Lived History: Rutgers Alumnus Turns Uncle’s Vietnam War Letters into a Book
Inspired by a Rutgers history seminar, student partners with professor to bring 1960s history, policy to life
James Gilch’s letters home from the Vietnam War – tracing his trajectory from a young draftee to a disillusioned soldier – could have filled a book by the time he was killed in action in July 1966.
Today they are the backbone of a new book, Everyman in Vietnam: A Soldier’s Journey into the Quagmire, thanks to inspiration Gilch’s nephew found at Rutgers University-New Brunswick.
Joseph Gilch, born 23 years after his uncle died, grew up with his Uncle Jimmy as part of the background music of his life. His father and grandmother told Joe about the young man whose U.S. Army portrait hung in his grandmother’s home.
But it wasn’t until Joe, then an undergraduate at Rutgers University-New Brunswick, took a Byrne Seminar on “War in the 20th Century” that he began to see his uncle as part of history, and history as relevant to his own life.

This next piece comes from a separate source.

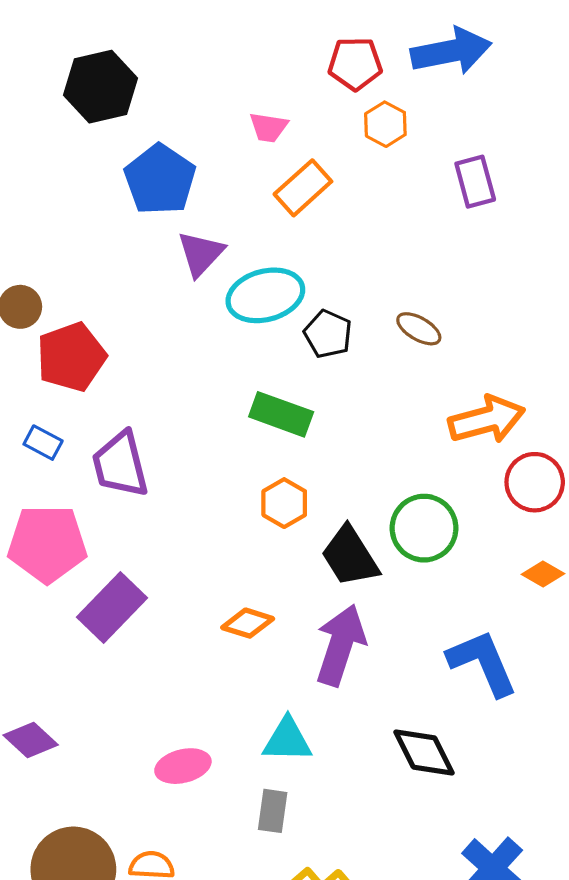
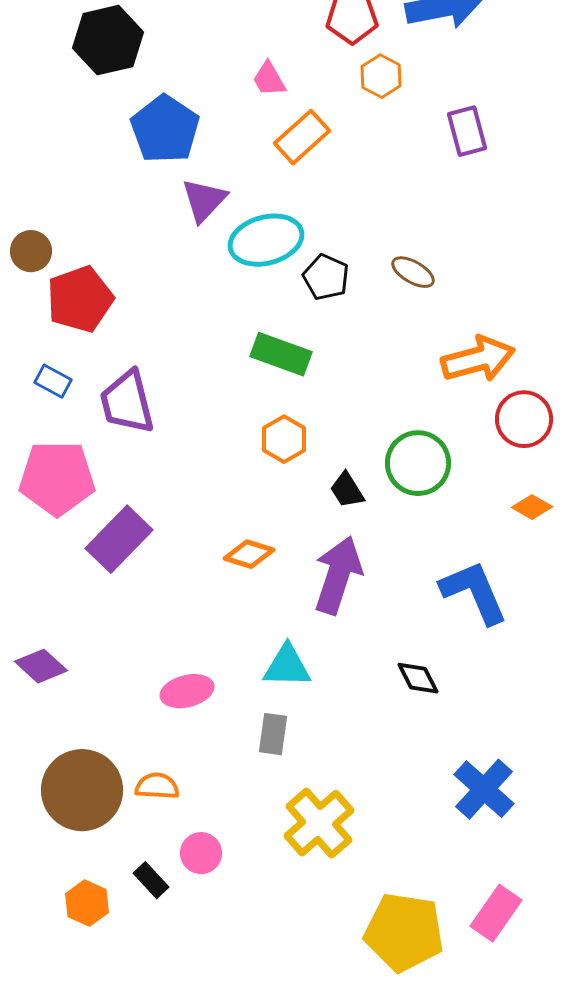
pink trapezoid: (269, 127) -> (269, 79), turned 51
black trapezoid: (350, 556) -> (347, 490), size x0.6
black diamond: (424, 753) -> (418, 678), size x0.7

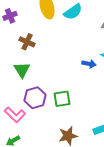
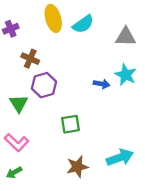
green triangle: (22, 70) -> (19, 103), moved
purple hexagon: (35, 98) -> (44, 85), moved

Gilch did a presentation about his uncle in the seminar, and then, as he approached graduation in 2011, wrote his senior thesis about Jimmy Gilch’s wartime experience. Joe Gilch partnered with the teacher of that seminar – Michael Adas, now Abraham Voorhees Professor Emeritus of History at Rutgers-New Brunswick – to write the book that brings Jimmy’s history back to life.
Jimmy wrote over one hundred letters to his parents, siblings, and high school classmates during his tour of duty in Cu Chi, South Vietnam. They were full of ideas for what he wanted to do when he got out of the Army, regret for things he didn’t do before being drafted, observations of Army life and combat, and the war’s impact on the Vietnamese and his fellow soldiers.
“When we started, Michael said, ‘Let’s go through Jimmy’s letters and see what’s there,’” Joe remembered. “Well, everything was there – what it was like growing up in America the 1950s and 1960s, what it was like to be drafted, what it was like to go into combat.”
Gilch and Adas divided the book’s labor between the big picture and the personal, with Adas writing about diplomacy and military strategy and Gilch focusing on his uncle’s coming of age in New Jersey, his military training, and his shifting responses to the war. His experiences, as well as those of other soldiers on all sides, become a recurring constant that ties together the broader history of the conflict from high policy in Washington and Hanoi, Vietnamese independence struggles against the Chinese, French, Japanese and Americans, and a critique of the Cold War prism through which American government viewed those struggles.
For Adas, Jimmy’s story highlights the human cost of American hubris. “In its efforts to remake the world in its own image, the United States has often pictured itself as technologically, politically and morally superior to foreign, especially non-white and non-western people,” Adas said. “This has been devastating to those people, and tragic for thousands of families like the Gilches. We keep doing this, and it haunts me.”
For Joseph Gilch, the experience of studying and writing about the history that his uncle was part of led to more than just the book. This month, he started teaching American Studies at West Windsor-Plainsboro High School South in West Windsor Township, New Jersey.